Just my own experience, but I interviewed with a Canadian IB (TD Asset Management) for a summer internship and was told that there were a few law grads working there. I have no clue what the interviews are like in the UK but in Canada they are very technical and less 'fit' as there are a lot less analyst roles available on Bay Street (Canada's wall street) so they dont waste their time recruiting non-finance grads unless they are really special. In my interview I was asked about all sorts of things ranging from DCF models, WACC values, to financial statements. I would wager most law students wouldnt have a clue about those things, and as such wouldnt perform well in IB interviews. Needless to say I didnt get the internship haha.

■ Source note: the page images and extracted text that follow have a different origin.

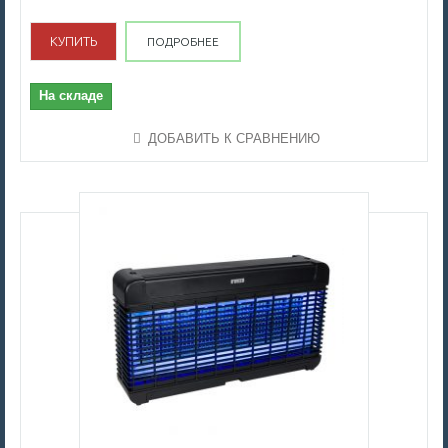
КУПИТЬ
ПОДРОБНЕЕ
На складе
ДОБАВИТЬ К СРАВНЕНИЮ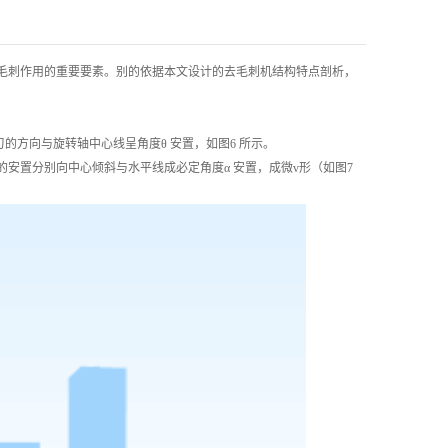
柱塞套加工
其他加工
毛刺作用的重要要素。别的依据本文设计的去毛刺机结构特点剖析，
方向与旋转轴中心线呈角度θ 安置，如图6 所示。
置分别向中心倾斜与水平线成必定角度α 安置，成微v形（如图7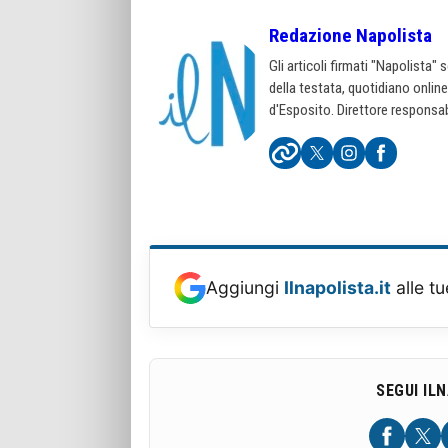
Redazione Napolista
Gli articoli firmati "Napolista"
della testata, quotidiano onlin
d'Esposito. Direttore responsab
Aggiungi
Ilnapolista.it
alle tu
SEGUI IL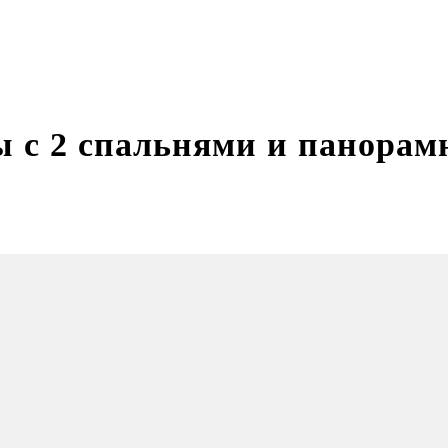
 с 2 спальнями и панорам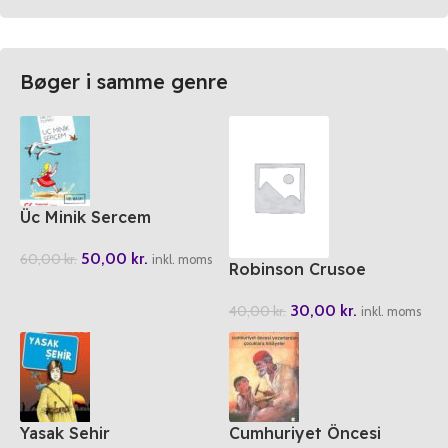
Bøger i samme genre
Üc Minik Sercem
50,00
kr.
60,00
kr.
inkl. moms
Robinson Crusoe
30,00
kr.
40,00
kr.
inkl. moms
Yasak Sehir
Cumhuriyet Öncesi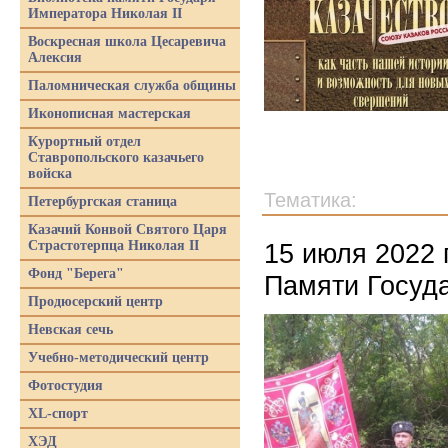
Императора Николая II
Воскресная школа Цесаревича
Алексия
Паломническая служба общины
Иконописная мастерская
Курортный отдел
Ставропольского казачьего
войска
Тематика:
Петербургская станица
Казачий Конвой Святого Царя
Страстотерпца Николая II
15 июля 2022 
Фонд "Берега"
Памяти Госуда
Продюсерский центр
Невская сечь
Учебно-методический центр
Фотостудия
XL-спорт
ХЭД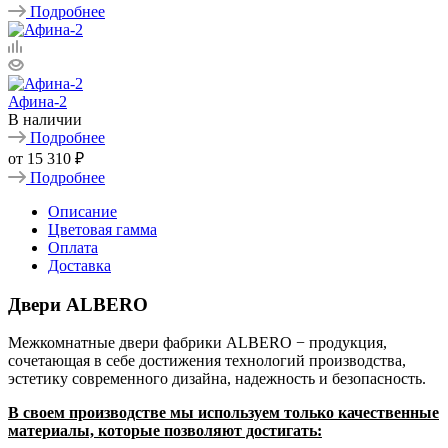
Подробнее
Афина-2
В наличии
Подробнее
от
15 310 ₽
Подробнее
Описание
Цветовая гамма
Оплата
Доставка
Двери ALBERO
Межкомнатные двери фабрики ALBERO − продукция,
сочетающая в себе достижения технологий производства,
эстетику современного дизайна, надежность и безопасность.
В своем производстве мы используем только качественные
материалы, которые позволяют достигать: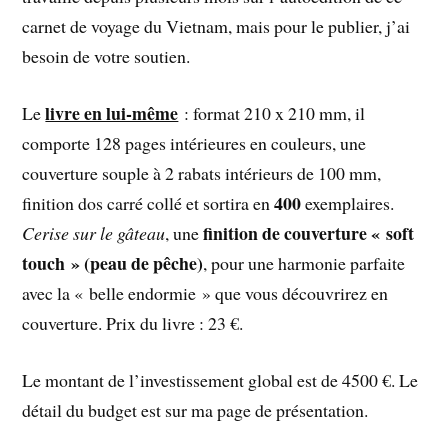
carnet de voyage du Vietnam, mais pour le publier, j’ai
besoin de votre soutien.
livre en lui-même
Le
: format 210 x 210 mm, il
comporte 128 pages intérieures en couleurs, une
couverture souple à 2 rabats intérieurs de 100 mm,
400
finition dos carré collé et sortira en
exemplaires.
finition de couverture « soft
Cerise sur le gâteau
, une
touch » (peau de pêche)
, pour une harmonie parfaite
avec la « belle endormie » que vous découvrirez en
couverture. Prix du livre : 23 €.
Le montant de l’investissement global est de 4500 €. Le
détail du budget est sur ma page de présentation.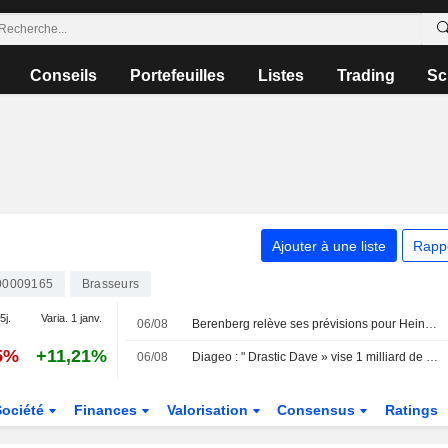
Conseils
Portefeuilles
Listes
Trading
Sc
Ajouter à une liste
Rapp
00009165
Brasseurs
5j.
Varia. 1 janv.
06/08
Berenberg relève ses prévisions pour Heineken après une croissance organique supérieure aux attentes au premier semestre ; recommandation d'achat maintenue
5%
+11,21%
06/08
Diageo : " Drastic Dave » vise 1 milliard de dollars d'économies pour contrer la faiblesse de la croissance
Société
Finances
Valorisation
Consensus
Ratings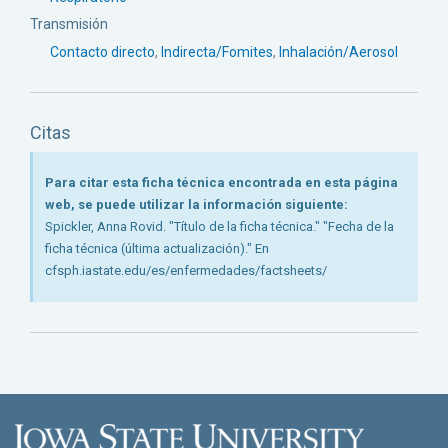
Transmisión
Contacto directo
,
Indirecta/Fomites
,
Inhalación/Aerosol
Citas
Para citar esta ficha técnica encontrada en esta página
web, se puede utilizar la información siguiente:
Spickler, Anna Rovid. "Título de la ficha técnica." "Fecha de la
ficha técnica (última actualización)." En
cfsph.iastate.edu/es/enfermedades/factsheets/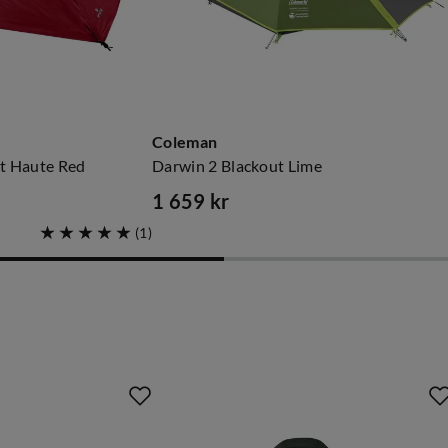
Coleman
t Haute Red
Darwin 2 Blackout Lime
1 659 kr
price
(
1
)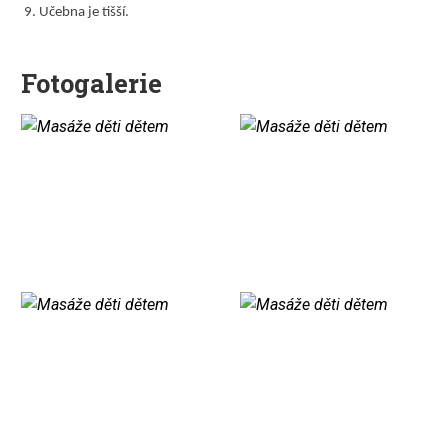
9. Učebna je tišší.
Fotogalerie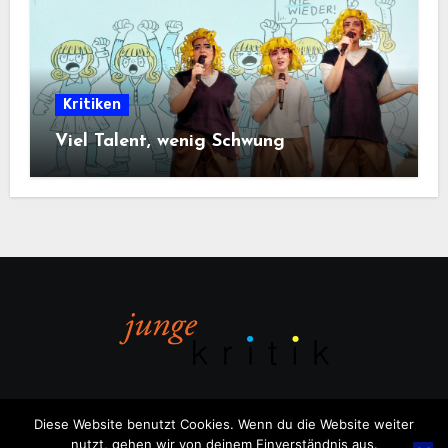
Kritiken
Viel Talent, wenig Schwung
Diese Website benutzt Cookies. Wenn du die Website weiter
nutzt, gehen wir von deinem Einverständnis aus.
Copyright © All rights reserved
|
Blogus
von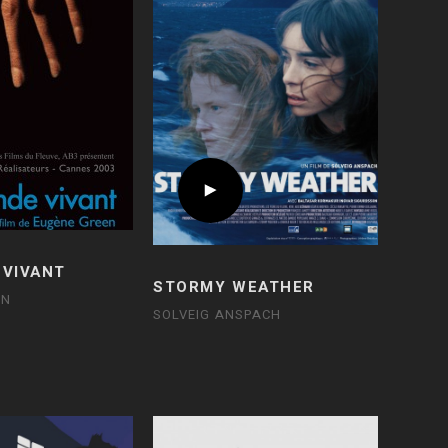
 VIVANT
STORMY WEATHER
EN
SOLVEIG ANSPACH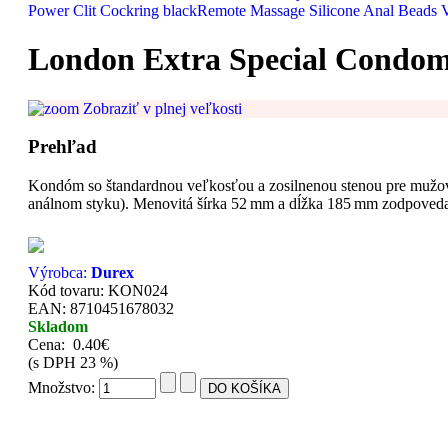
Power Clit Cockring black
Remote Massage Silicone Anal Beads V
London Extra Special Condom
Zobraziť v plnej veľkosti
Prehľad
Kondóm so štandardnou veľkosťou a zosilnenou stenou pre mužov, k
análnom styku). Menovitá šírka 52 mm a dĺžka 185 mm zodpoveda
Výrobca:
Durex
Kód tovaru: KON024
EAN: 8710451678032
Skladom
Cena:
0.40€
(s DPH 23 %)
Množstvo: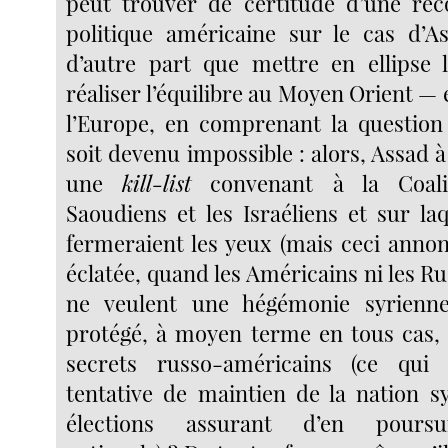
peut trouver de certitude d’une réco
politique américaine sur le cas d’A
d’autre part que mettre en ellipse 
réaliser l’équilibre au Moyen Orient — 
l’Europe, en comprenant la question
soit devenu impossible : alors, Assad à
une
kill-list
convenant à la Coalit
Saoudiens et les Israéliens et sur la
fermeraient les yeux (mais ceci annon
éclatée, quand les Américains ni les Ru
ne veulent une hégémonie syrienne
protégé, à moyen terme en tous cas,
secrets russo-américains (ce qui 
tentative de maintien de la nation s
élections assurant d’en poursuiv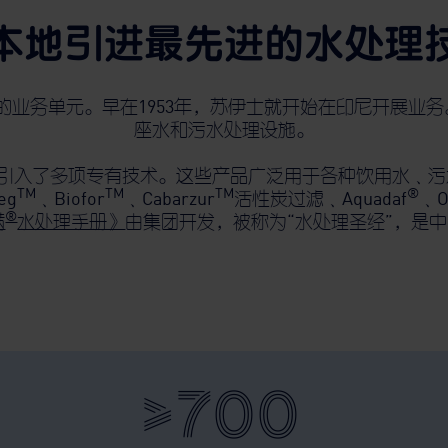
本地引进最先进的水处理
业务单元。早在1953年，苏伊士就开始在印尼开展业务
座水和污水处理设施。
入了多项专有技术。这些产品广泛用于各种饮用水﹑污水和
TM
TM
TM
®
eg
﹑Biofor
﹑Cabarzur
活性炭过滤﹑Aquadaf
﹑O
®
满
水处理手册》
由集团开发，被称为“水处理圣经”，是
>700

Sure I knew that degree didn't have to be specific, however disregarding individual subject reputation (which is what actually matters) is slightly haphazard. Sure, with places like Oxford you're likely to know that all teaching schools are excellent, however the tier of universities below definitely do vary from school to school
Yeah, I realise they're in the position to be able to stick to Oxbridge/LSE. Other graduate recruiters will however know how good each faculty from universities are - that's their job
Manchester isn't bad at all for IB. It is on Citi's target list along with the usual 6.
Well right now Its been narrowed down to Sales. Ive been reading several books on the industry and Im pretty convinced thats the best department for my skills. I know its not going to be easy but I'll give it my best shot. Any tips?
Network and get some decent EC's to add to the CV.
Extra Curriculars (your story outside academia).